Dr. Katherine Nielsen
Dr. Katherine Nielsen says, “I am an Associate Researcher at the Centre for International Education, University of Sussex. I trained as an educational anthropologist, and my research examines the role of travel in relation to how students learn and develop individual and social identities based on their travel experiences. My doctoral research examined North American students travelling in Ireland, and was informed my transformative learning, educational tourism, and intercultural learning theories. Travel can have profound effects on the development of adult personalities, and my own journeying has informed my research and analysis because I have lived in Canada, Denmark, Ireland, Italy, and the United Kingdom, and greatly enjoy opportunities to travel both locally, and internationally. Somehow I always end up where I started, but with new perspectives on what I have seen and experienced.” She has two websites, see here and here.
Dr. Janet Tulloch
Dr. Janet Tulloch notes, “With regard to travel, I am interested in ancient astronomy, navigational methods including geographical maps, but also star maps or celestial calendars (for guiding the soul on its journey) and the visual demarcation of space in general.”
Lainna El Jabi
Lainna El Jabi says, ” I am especially interested in creative writing and the intersections between writing, travel, and spiritual inquiry.”

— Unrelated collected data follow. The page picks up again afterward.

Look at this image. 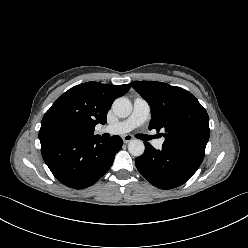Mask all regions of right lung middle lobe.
<instances>
[{"label":"right lung middle lobe","instance_id":"right-lung-middle-lobe-1","mask_svg":"<svg viewBox=\"0 0 248 248\" xmlns=\"http://www.w3.org/2000/svg\"><path fill=\"white\" fill-rule=\"evenodd\" d=\"M41 135L44 139L73 138L75 132L71 124L59 120L49 124Z\"/></svg>","mask_w":248,"mask_h":248}]
</instances>
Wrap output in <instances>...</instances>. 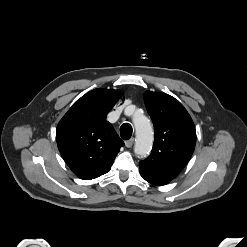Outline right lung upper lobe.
<instances>
[{
	"label": "right lung upper lobe",
	"instance_id": "cb5924a9",
	"mask_svg": "<svg viewBox=\"0 0 247 247\" xmlns=\"http://www.w3.org/2000/svg\"><path fill=\"white\" fill-rule=\"evenodd\" d=\"M119 98V90L94 89L78 99L58 123V149L69 168L83 180L107 173L124 145L106 121Z\"/></svg>",
	"mask_w": 247,
	"mask_h": 247
}]
</instances>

Nanna Natalia Karpinska Dam Jørgensen (M.Phil)
Nanna Natalia Karpinska Dam Jørgensen (M.Phil) has an interest in Psychology and Pilgrimage. She does research on the therapeutic value of pilgrimage walks.
Rupa Pillai is a PhD candidate in the department of Anthropology at the University of Oregon. Her research focuses on the intersection of religion, ethnicity and movement. In particularly she is interested in how religious practices and beliefs travel and adapt to new contexts and how the itinerary of movement impacts these adaptations. Her dissertation examines how Indo-Guyanese adapt and mobilize Hinduism to negotiate their ethnic identity in New York City.
Dr. Michel Desjardins
Dr. Michel Desjardins says, “Over the last four years I have worked closely with Joanne Benham Rennick (Society, Culture and Environment, Laurier Brantford) on a teaching-related issue: what values are embedded in academic programs that encourage learning outside the country, e.g., through volunteering or taking courses abroad? We’ve facilitated conversations on this topic with faculty and staff from across Canada, and we are now opening conversations with scholars in Australia with similar concerns. Some of our work has now appeared in our book The World is my Classroom: Priorities for Globalizing Canadian Higher Education.”
Dr. Anne Read
Dr. Anne Read holds a PhD in Sociology of Religion and specializes in diaspora youth identity construction. Her research interests lie in the intersection of diasporic identity, national education and cultural history with a focus on how the past shapes current group identities. Her work relates to the role travel plays in cultivating diaspora identity and attachment to homeland. Currently, she teaches as an adjunct professor at the University of Waterloo.